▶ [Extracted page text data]
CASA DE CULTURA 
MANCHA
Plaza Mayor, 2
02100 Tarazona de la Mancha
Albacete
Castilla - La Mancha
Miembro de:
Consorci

▶ [Your task] Could you set down every line above exactly as written?

▶ [Reply]
CASA DE CULTURA 
MANCHA
Plaza Mayor, 2
02100 Tarazona de la Mancha
Albacete
Castilla - La Mancha
Miembro de:
Consorci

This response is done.